5.5: Representing strings
- Page ID
- 40736
Related issues sometimes come up with strings. First, remember that C strings are null-terminated. When you allocate space for a string, don’t forget the extra byte at the end.
Also, the letters and numbers in C strings are encoded in ASCII. The ASCII codes for the digits “0” through “9” are 48 through 57, not 0 through 9. The ASCII code 0 is the NUL character that marks the end of a string. And the ASCII codes 1 through 9 are special characters used in some communication protocols. ASCII code 7 is a bell; on some terminals, printing it makes a sound.
The ASCII code for the letter “A” is 65; the code for “a” is 97. Here are those codes in binary:
65 = b0100 0001 97 = b0110 0001
A careful observer will notice that they differ by a single bit. And this pattern holds for the rest of the letters; the sixth bit (counting from the right) acts as a “case bit”, 0 for upper-case letters and 1 for lower case letters.

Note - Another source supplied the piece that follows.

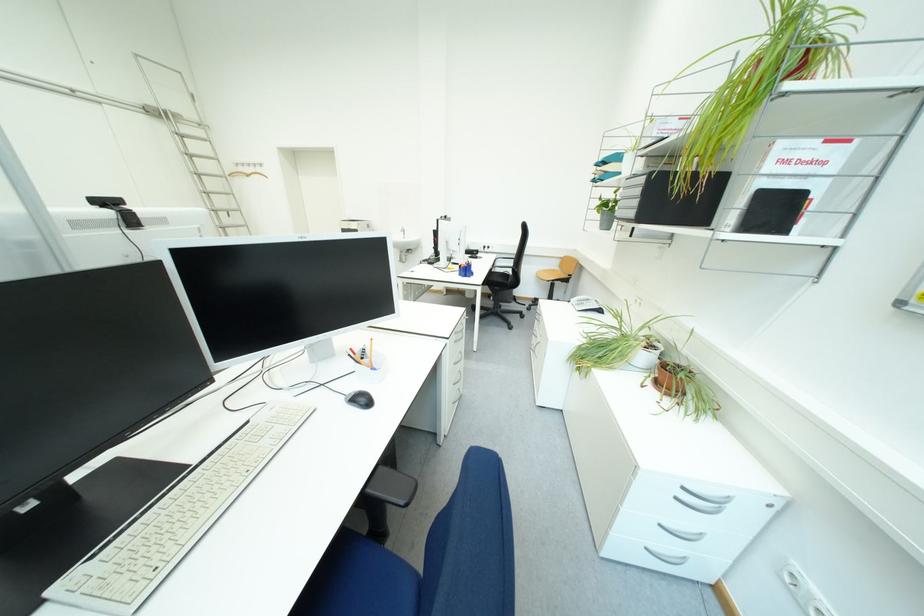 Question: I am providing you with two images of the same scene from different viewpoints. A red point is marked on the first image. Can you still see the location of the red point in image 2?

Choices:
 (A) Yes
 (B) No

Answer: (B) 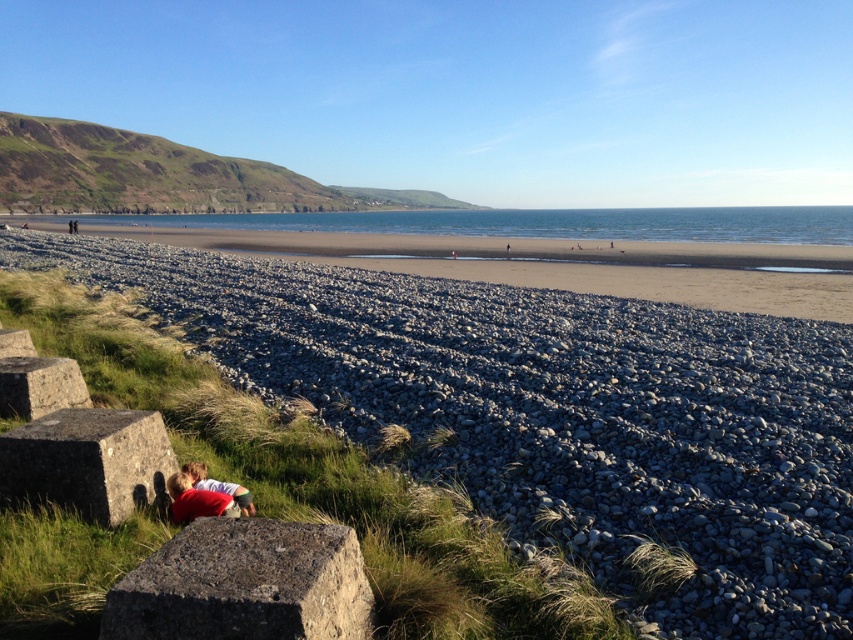 Does smooth pebbles at center come in front of gray gravel beach at center?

As an exercise, write a function that takes a string and converts from lower-case to upper-case by flipping the sixth bit. As a challenge, you can make a faster version by reading the string 32 or 64 bits at a time, rather than one character at a time. This optimization is made easier if the length of the string is a multiple of 4 or 8 bytes.

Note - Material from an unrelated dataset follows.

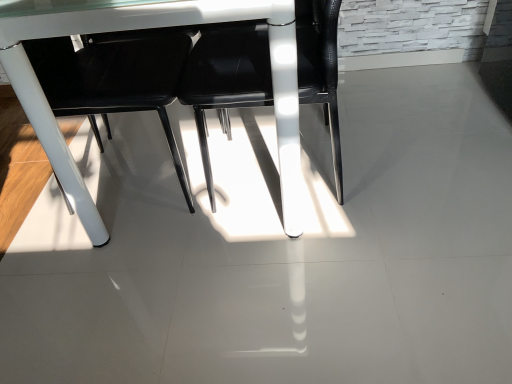 Question: Are black leather chair at center, which is the first chair from right to left, and black leather chair at center, which is the 1th chair from left to right, making contact?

If you read past the end of a string, you are likely to see strange characters. Conversely, if you write a string and then accidentally read it as an int or float, the results will be hard to interpret.
For example, if you run:
char array[] = "allen"; float *p = array; printf("%f\n", *p);
You will find that the ASCII representation of the first 8 characters of my name, interpreted as a double-precision floating point number, is 69779713878800585457664.